I love this as an idea, and I know it's a fantasy proposal, but...TRAINS. And all other forms of mass transport dependent on exact times, but especially trains. Can you imagine what would happen to the timetables?

Under Flabdablet Radically Local Time, timetables would still work just fine. In fact they'd continue to work just fine under any timezone-free smoothly adjusted local time convention, even one that did horrible violence to the consistency of the duration of the second such as Joe's Real Solar Time™, because transport arrivals and departures all happen at specific places as well as specific times. There is nothing wrong with posting an Osaka timetable quoted entirely in Osaka local times on a station wall in Tokyo, because by the time anybody needs those times, they will be at the place where those times make sense.

So timetables would not be the problem. Regulations around driver hours absolutely would, though, which is why I like my proposed system - which has only a single synchronization point per calendar day tying commercial/social time to atomic scientific time - better than Joe's, which has two.

As a computer programmer, the idea that because computers can do it, we should make the length of a second time and location dependent is genuinely horrifying.

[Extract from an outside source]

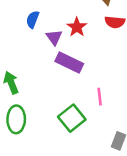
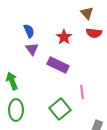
blue semicircle: (33, 19) -> (29, 31), turned 136
purple triangle: (54, 37) -> (32, 49), moved

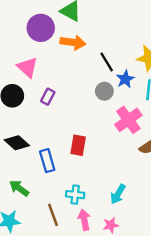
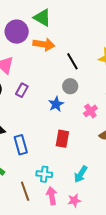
blue star: (125, 79) -> (56, 104), moved
pink cross: (128, 120) -> (90, 111), size x0.6
red rectangle: (78, 145) -> (62, 139), moved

As long as we retain an atomic-clock-based standard duration that isn't time and location dependent such as my proposed "sec", and as long as a second and a sec remain within a few parts per thousand of each other like a ton and a tonne, then for most practical purposes we could just ignore the difference without getting into serious trouble. As a computer programmer I'd expect the resulting level of genuinely horrifying to be slightly less than that arising from our present harebrained hodge-podge of patches on warts on bags on kludges.

I'm talking about a second vs sec discrepancy that's of about the same order as that envisioned near leap second insertions and deletions by UTC-SLS, but without that proposed standard's potential for confusion between smeared seconds and "real" seconds.

The simple fact is that we already need location-dependent information - a time zone - to convert between UTC and local time. Substituting a robust physical GPS location for the existing politically fragile time zone offset, and a leap-second-free base standard like GPS time for the compromised mess that is UTC, looks like a reliability improvement to me. And sure, the conversion formula becomes more complicated than simple addition of an offset, but that's what standard libraries are for.

It's ugly, sure, but it's both less ugly and less fragile than what we already have.
posted by flabdablet at 3:24 AM on September 18, 2018 [1 favorite]


Also, the lengths of various other time units in common use - days, months and years - are already time and location dependent, and it's not those dependencies per se that make for horrifying time libraries; it's the fact that so many of the conversion factors are subject to unpredictable political churn, and the fact that those location and especially time dependencies are so often just forgotten about.

Atomic clocks are stable enough for scientific/technical interval measurements. The rotation of the Earth is stable enough for commercial/legal/social interval measurements. And as long as we have some well-defined and universally accepted way to tie one of those to the other and give up the pretence that the same units are appropriate for both use cases, we can have it all.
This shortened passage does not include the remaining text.